Les observateurs du secteur de l'énergie à Terre-Neuve-et-Labrador exhortent le gouvernement provincial à reconsidérer avec prudence l'accord de principe annoncé la semaine dernière avec le Québec, qui promet de rapporter des centaines de milliards de dollars à la province atlantique.
Cet accord devrait être examiné de manière indépendante pour déterminer s'il est équitable pour Terre-Neuve-et-Labrador et s'il offre le meilleur rendement pour la province, a estimé Ron Penney lors d'une entrevue mardi.

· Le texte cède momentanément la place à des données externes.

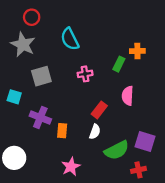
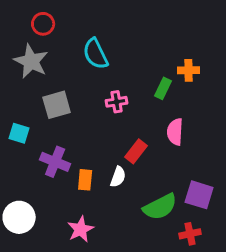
white semicircle: (95, 132) -> (118, 177), moved
pink star: (71, 167) -> (81, 229), moved

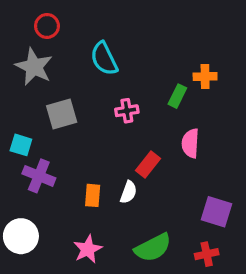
purple cross: (55, 162) -> (39, 176), moved
green semicircle: (160, 207) -> (153, 248), moved

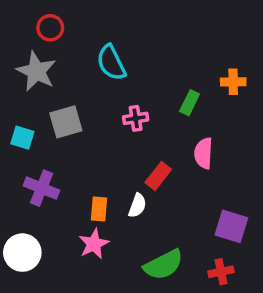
orange cross: (205, 77) -> (233, 82), moved
cyan square: (21, 145) -> (22, 138), moved
pink star: (88, 249) -> (94, 244), moved

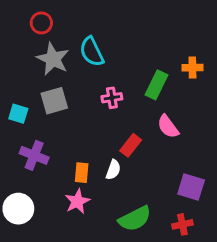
gray star: (36, 71) -> (53, 59), moved
green rectangle: (190, 103) -> (156, 85), size x1.4
pink semicircle: (204, 153) -> (168, 127), turned -40

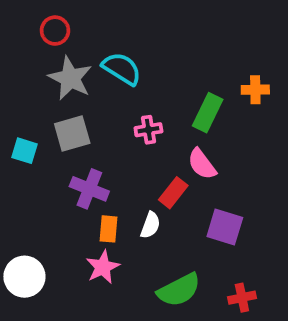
cyan semicircle: (92, 52) -> (122, 69), turned 148
pink semicircle: (168, 127) -> (202, 164), moved
purple cross: (34, 155) -> (89, 189), moved
purple square: (191, 187) -> (225, 227), moved

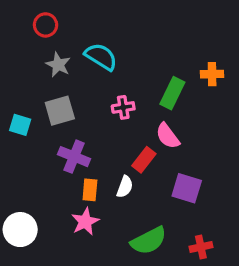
gray star: (70, 78) -> (58, 65), size x0.7

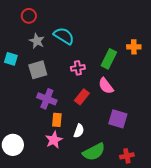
cyan square: (20, 125) -> (11, 59), moved
red rectangle: (144, 160) -> (82, 97), moved
white semicircle: (125, 187) -> (79, 131), moved

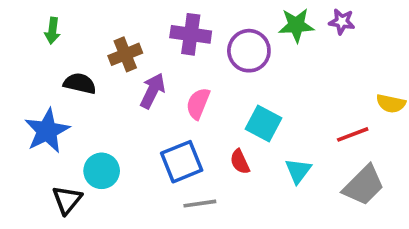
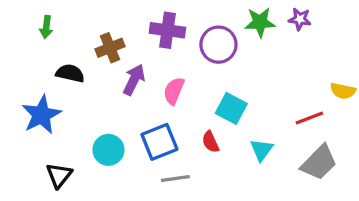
cyan circle: (102, 171) -> (108, 150), moved

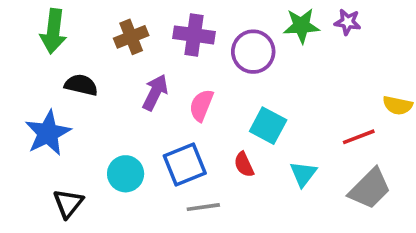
green arrow: (46, 27) -> (53, 31), size x1.6
brown cross: (110, 48) -> (131, 37), moved

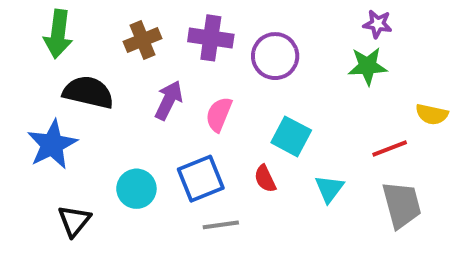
green star: (301, 26) -> (368, 66), moved
black semicircle: (81, 85) -> (88, 92), size x1.4
gray trapezoid: (370, 189) -> (402, 205), turned -60

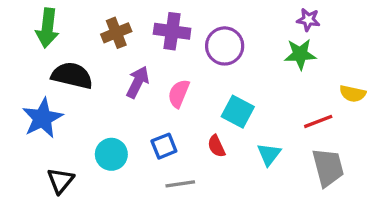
blue square: (201, 179) -> (164, 146), size x0.7

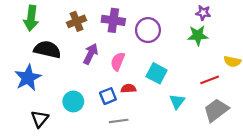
red semicircle: (216, 146) -> (128, 89), moved, turned 112
gray trapezoid: (328, 167) -> (216, 110), turned -112

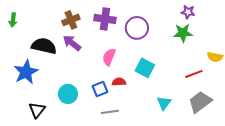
green arrow: (31, 18) -> (13, 20), moved, size x0.6
purple arrow: (91, 54) -> (72, 43), moved, turned -78
cyan triangle: (177, 101) -> (164, 103), moved

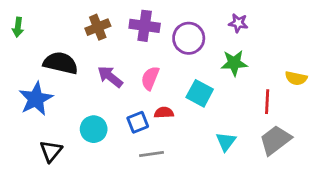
purple star: (188, 12) -> (238, 23), moved
green star: (183, 33) -> (234, 63), moved
purple arrow: (72, 43) -> (110, 77), moved
red line: (194, 74) -> (267, 102), turned -66

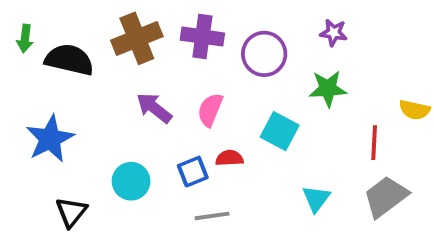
brown cross: (98, 27) -> (137, 38), size x1.4
black semicircle: (61, 63) -> (69, 60), moved

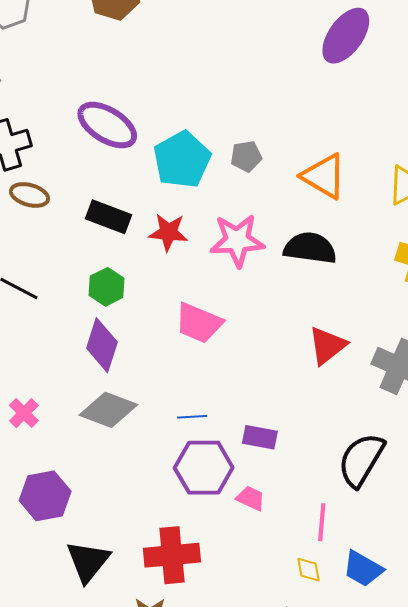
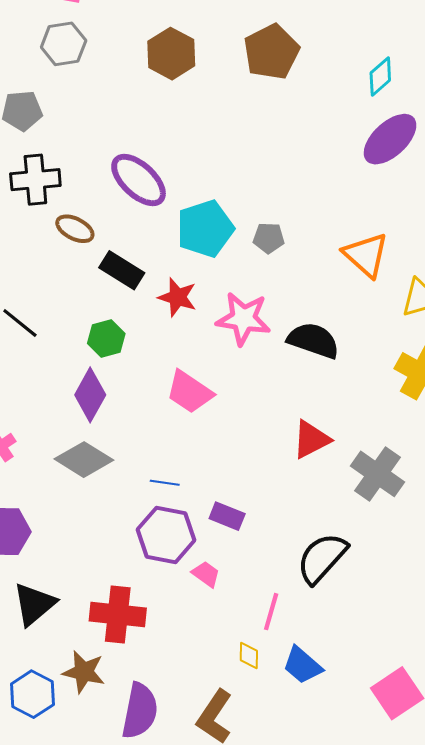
orange triangle: (324, 176) -> (366, 255), moved
brown ellipse: (29, 195) -> (75, 229), moved

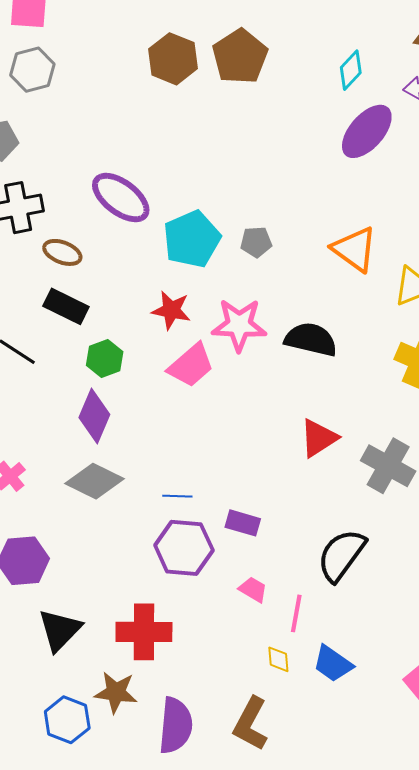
brown hexagon: (171, 54) -> (173, 59), moved
black rectangle: (122, 270) -> (66, 306), moved
pink trapezoid: (190, 392) -> (191, 365), moved, turned -69
pink trapezoid: (206, 574) -> (253, 590), moved

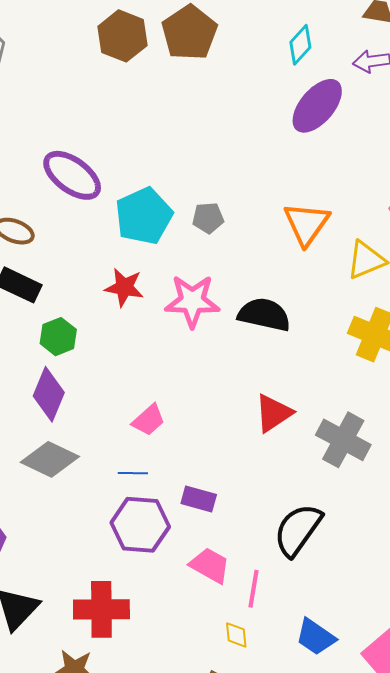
orange triangle: (355, 249) -> (307, 224), turned 30
pink trapezoid: (191, 365) -> (149, 420), moved, size x0.7
pink trapezoid: (253, 590) -> (210, 565), size x1.4
blue trapezoid: (333, 664) -> (316, 637), moved

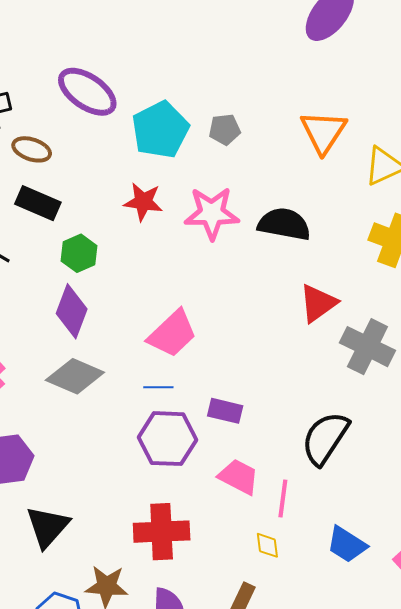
red triangle: (273, 413) -> (318, 303), moved
pink trapezoid: (149, 420) -> (172, 334), size x1.5
red cross: (101, 609) -> (162, 532), moved

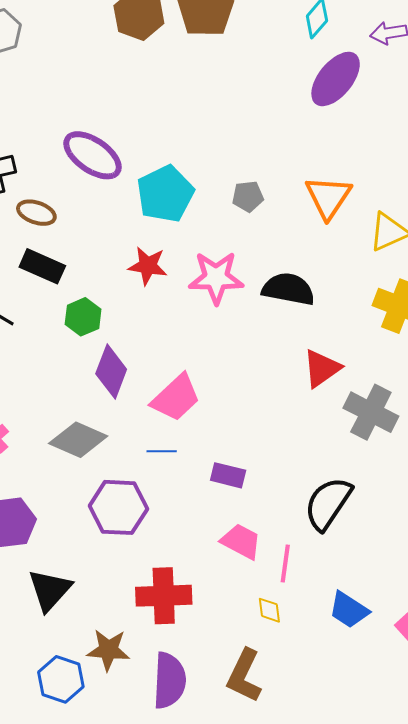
gray pentagon: (225, 129) -> (248, 196), moved
purple diamond: (72, 311) -> (111, 372), moved
purple hexagon: (167, 439) -> (118, 507), moved

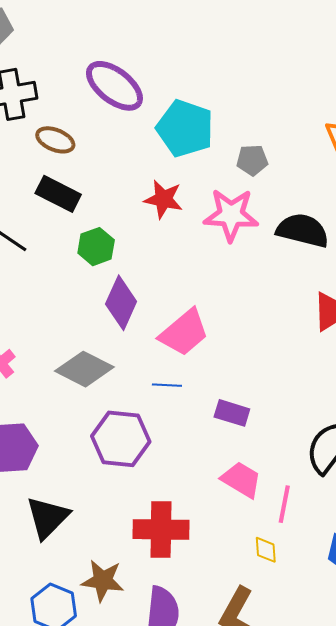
cyan pentagon: (165, 194) -> (185, 128), turned -30
gray pentagon: (248, 196) -> (252, 160), moved

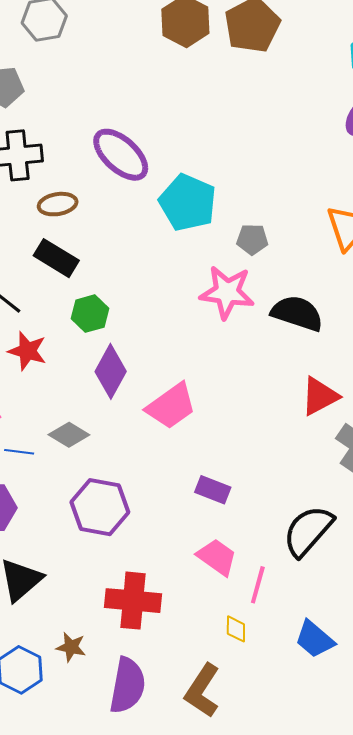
brown ellipse: (55, 140) -> (58, 204), turned -36
red star: (163, 199) -> (27, 351), moved
gray diamond: (84, 369) -> (69, 435), size x0.7
blue line: (167, 385) -> (19, 452), moved
brown star: (103, 581) -> (71, 647), size x0.7

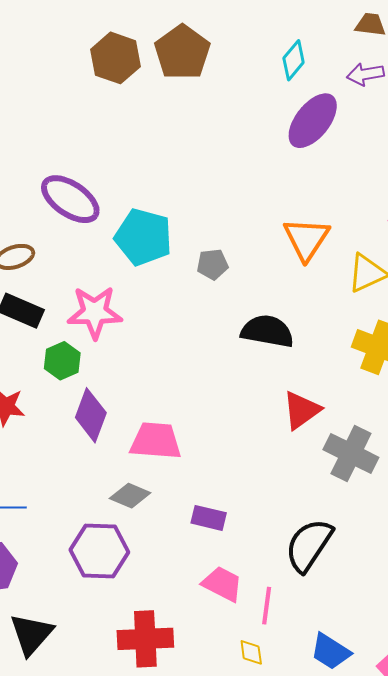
pink star: (227, 292) -> (95, 312), moved
pink trapezoid: (171, 406) -> (156, 441), turned -132
gray diamond: (69, 435) -> (130, 496), moved

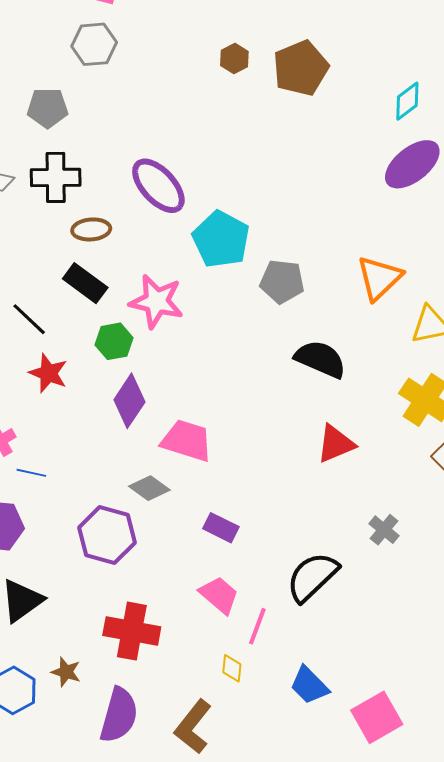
brown hexagon: (115, 58) -> (234, 58), size x0.6
gray pentagon: (212, 264) -> (282, 281), size x1.4
gray cross: (351, 454) -> (384, 530), moved, size x0.6

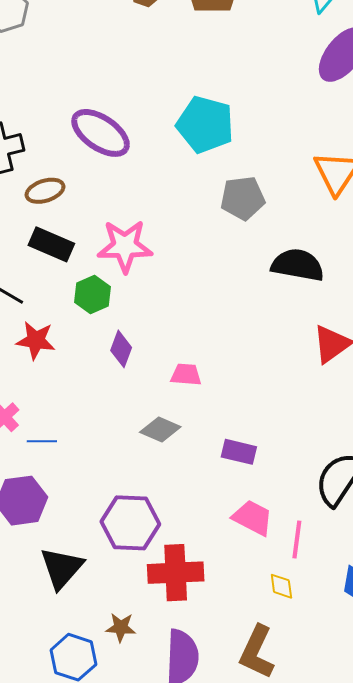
cyan pentagon: (221, 239) -> (205, 125), moved
purple diamond: (129, 401) -> (121, 349), size x0.7
pink trapezoid: (187, 441) -> (186, 375), size x0.6
purple hexagon: (107, 535) -> (130, 523), moved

Ancien fonctionnaire, M. Penney a dirigé un groupe de citoyens inquiets qui s'opposaient au désastreux projet hydroélectrique de Muskrat Falls, pour lequel la province est toujours lourdement endettée.
«Le processus a été vraiment précipité», a soutenu M. Penney, faisant référence à l'accord récemment annoncé entre les deux provinces. «Je veux que la régie des services publics s'en occupe, dès les premières étapes.»
«Soyons réalistes, c'est un projet pour le Québec», a-t-il ajouté.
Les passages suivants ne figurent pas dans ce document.